Peggio ancora: s’incomincia a trattare i propri compagni come vigliacchi perchè si lasciano sfruttare lavorando, la massa come disprezzabile gregge, e si finisce col dire: “chi vuole emanciparsi faccia come me, rubi”, “io la mia rivoluzione l’ho fatta, faccian gli altri la loro”, e si diventa dei borghesi come e peggio degli altri.
E questo solo per quei pochi che hanno fortuna e riescono a fare il colpo grosso. Gli altri consumano la vita in piccole truffe, furtarelli meschini fatti preferibilmente a danno dei poveri, perchè rubare ai poveri è più facile e meno pericoloso, o a danno dai compagni perchè i compagni non denunciano alla polizia.
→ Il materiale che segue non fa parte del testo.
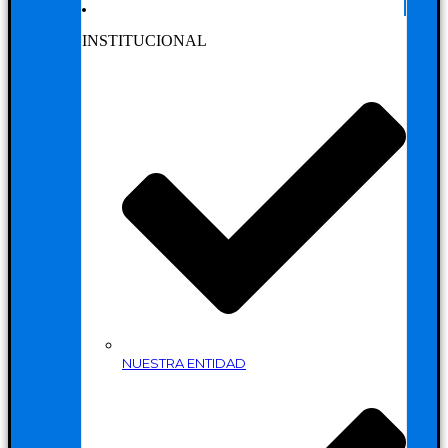
INSTITUCIONAL
NUESTRA ENTIDAD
I migliori quelli che riescono a salvarsi dalla peggiore decadenza morale son quelli che si fan cogliere all’inizio della carriera e vanno in galera prima di essersi completamente corrotti.
Vi possono essere delle eccezioni individuali: io stesso ne potrei citare se l’argomento non fosse così delicato.
Ma il certo si è che in tutti gli ambienti in cui è stato ammesso il furto per la propaganda è entrata la corruzione, la sfiducia tra compagni la maldicenza, il sospetto e quindi l’inerzia e la dissoluzione.